DC voltage multiplication has been implemented by various types of DC-to-DC converters. The classic approach to such multiplication involves the use of an oscillator for converting the DC voltage to an alternating one, which is then stepped-up by a transformer and rectified to produce the higher DC level. An alternate method of multiplication in common use utilizes an oscillator and a diode-capacitor voltage multiplier. Each of these methods has deficiencies. The transformer type is adapted to higher power levels but tends to be bulky, costly and inefficient at light loads. The capacitive type, which may be designed for efficiency at light loads, has inherently poor regulation and limited power-handling capability. In general the well known voltage multiplier requires a plurality of capacitors and diodes, each equal in number to the degree of multiplication. For example, a voltage doubler requires two capacitors and two diodes, a tripler, three of each component. When considering higher levels of multiplication, such as an octupler, the component count becomes prohibitively large.
The availability of low-resistance CMOS voltage-controlled solid state switches and of low power digital circuits, including microprocessors, makes possible the mechanization of more compact capacitive type multipliers. At the same time, the low operating voltages of such digital circuits, typically of the order of five volts, creates a need for voltage multiplication when significant output energy is needed for interfacing with certain utilization devices. For example, electroexplosive devices are commonly initiated by discharge of a capacitor through a bridge wire surrounded by a heat-sensitive compound. It is desirable that the energy be delivered as rapidly as possible to minimize heat loss, that is, the RC time constant of the wire and storage capacitor should be as small as possible. This condition dictates the use of a small capacitor charged to a relatively high voltage. Furthermore, with relation to the capacitive storage of energy, any increase in voltage results in a much more sizeable decrease in the value of the required capacitance. Since the capacitor provides a reservoir of energy deliverable at a high rate, the voltage multiplier can operate at a very low current rate, that is, a rate sufficient to supply capacitor leakage current.

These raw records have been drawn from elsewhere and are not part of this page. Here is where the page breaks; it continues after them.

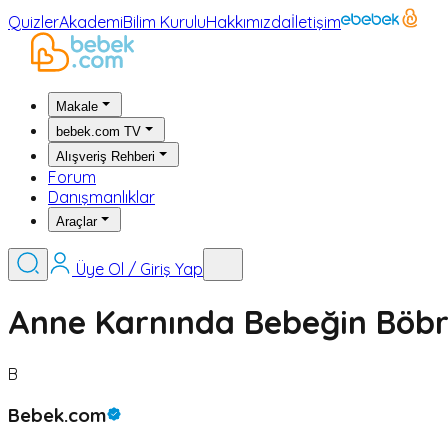
Quizler
Akademi
Bilim Kurulu
Hakkımızda
İletişim
Makale
bebek.com TV
Alışveriş Rehberi
Forum
Danışmanlıklar
Araçlar
Üye Ol / Giriş Yap
Anne Karnında Bebeğin Böbr
B
Bebek.com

The present invention provides circuit means for charging a storage capacitor and maintaining the charge thereon, in a highly efficient manner and with a minimal component count. For example, in the octupler, chosen for purposes of disclosure hereinafter, the theoretical eight-fold multiplication of the supply voltage is achieved with four capacitors and four diodes, including the output storage capacitor. It should be understood however, that the basic techniques described herein are directly applicable to other levels of multiplication.